I also can chicken broth as I use it up.   I will go buy 10 lbs of chicken legs and backs- ideally from Mayflower Poultry- "Live Chickens, Fresh Killed" in East Cambridge. Making the broth takes a while, but canning only takes 25 minutes at temperature.  I need to do another batch, but it's a nice thing to do on a cold weekend.

Both of the above require a pressure canner, but last weekend I made something that requires just a hot water bath- Marmalade.  Citrus is in season this time of year, even if it's not exactly local.  
After two trips looking for sour "Seville" oranges, I finally found some at Market Basket in Somerville. (hint, they're all the way at the end of the produce section, next to the plantains).
I followed this recipe, and it worked out OK,  except for my oranges weren't very juicy, and I had to supplement with other random citrus I had around (grapefruits, clementines, lemons).
It took forever ( four hours or so of chopping, pithing, cooking down etc), but the results were good, at least on the back of a spoon.

  To test it properly, I made home-made English muffins,  from this recipe from King Arthur Flour.   They were very tasty, but the dough was really sticky and hard to deal with, and they had to rise a really long time, even in a warmed oven, and then took a long time to cook on the stove.  I think they were too much trouble for not enough improvement on store-bought to make them a regular thing.    They proved admirable marmalade vehicles though, and I very much enjoyed them on a cold winter morning.

I know this is mainly a bike blog, but is there anyone out there that cans?  Do you do it in the winter, or just in the summer months?


  1. I've mainly done fruit jams. In fact, this year I didn't do any because I had so much left from prior batches I have enough to carry me through to next summer. My CSA excess usually ends up as soup in the freezer, and by the end of the season the freezer is completely packed. But then I hardly have to cook until March! I've thought about getting a pressure canner, since that would mean more things could be canned. I have to admit, I would worry about the seal on a reusable lid; that's something I would like to see someone else go first on.

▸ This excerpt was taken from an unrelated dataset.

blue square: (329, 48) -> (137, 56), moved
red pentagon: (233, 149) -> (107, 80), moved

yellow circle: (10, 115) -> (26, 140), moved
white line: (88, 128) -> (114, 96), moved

    There's a pretty good English Muffin recipe in Peter Reinhardt's Bread Baker's Apprentice, though I have only tried it myself once. I make bagels regularly now, though. Way better than anything else I can get around here.

  2. I use an english muffin recipe that is both delicious and quick. It is as follows. They are incomparably better than store bought.

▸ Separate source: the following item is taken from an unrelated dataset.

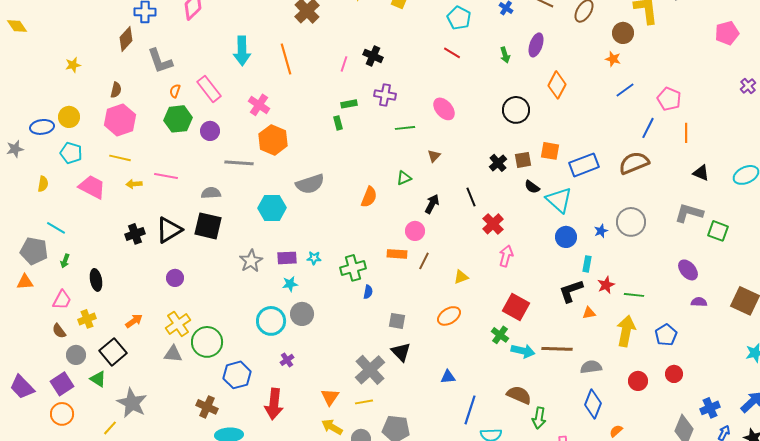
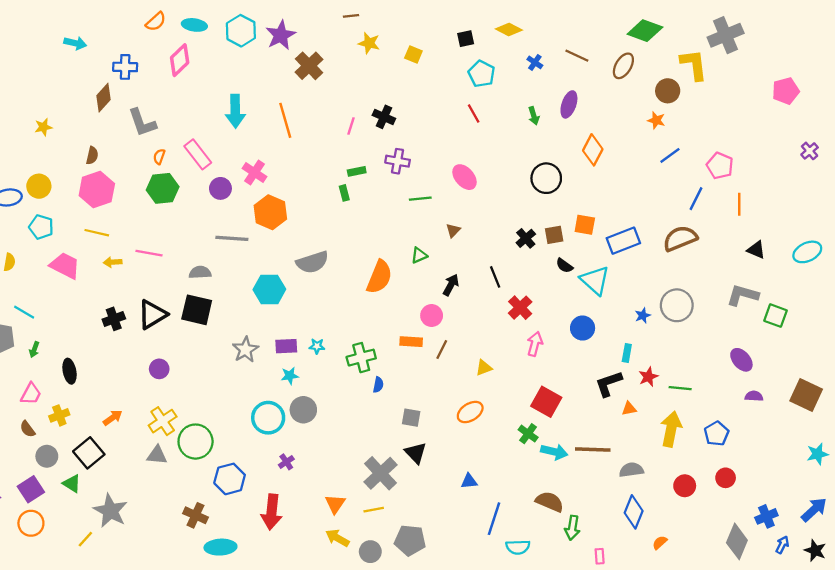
red line: (452, 53) -> (474, 114), turned 30
purple circle: (210, 131) -> (220, 188), moved
orange semicircle: (369, 197) -> (379, 277), size x1.4
blue circle: (566, 237) -> (583, 328), moved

    It is a sticky dough, but if you go at it with a 1/4 cup measure (not too big) then it is easy to coax out. Also, perhaps a light coating of oil on the scooper will get it out much easier.

    Makes 10 english muffins.

    Yeast Starter
    1/3 cup warm water
    1 tablespoon sugar
    2 1/4 tsp active dry yeast (1 packet, I believe - you can also use 1 1/2 tsp instant yeast instead)

    1 cup skim milk (110 degrees)
    3/4 tsp salt
    1 1/2 cup white flour
    1/2 cup whole wheat flour
    Proofed yeast

    1. Proof the yeast by combining the "Yeast Starter" ingredients, mixing, and waiting 5 minutes. The liquid should bubble up, indicating the yeast has been activated.
    2. Combine remaining ingredients and proofed yeast in a bowl. Mix lightly with a whisk until all the flour is wet. It's best to under-mix and leave lumpy and thick.
    3. Cover and let stand 40 minutes to let the yeast rise.

    4. Heat a heavy pan (I use a cast iron skillet) on medium to medium-low heat.
    5. Scoop 1/4 cup of dough into a tall blob in the pan.
    6. When the dough has turned dull on top, flip over. (About 5 minutes)
    7. Remove from heat once the sides have become dull. (Another 5 minutes)
    8. Let cool 3 minutes on a wire rack before eating. (I dare you!)

    In steps 6 and 7 you have to watch the muffins so they don't burn or undercook. However, don't play with them too much, or they'll collapse.

  3. I am grateful for the idea of a homemade English muffin, just for the inspiration as the ubiquitous croissant has (gasp!) gotten old.

    Saw you biking over the Longfellow when I was home, but you didn't hear me yell. Next time....

  4. I did 10 pints of pickled beets, about six pints of pickled green beans, all from the garden. They make good gifts for family and friends.
    I like your idea of canning beans and stock. I just toss my extra into the freezer.
    I've made homemade whole wheat English muffins. But it has been years. I need to give it a try again.

  5. The problem with BPA-free lids is that their replacements are not necessarily better, just different. It actually gets scary sometimes since it is hard to avoid everything. Watch the "Bag It" documentary and you are right to be concerned.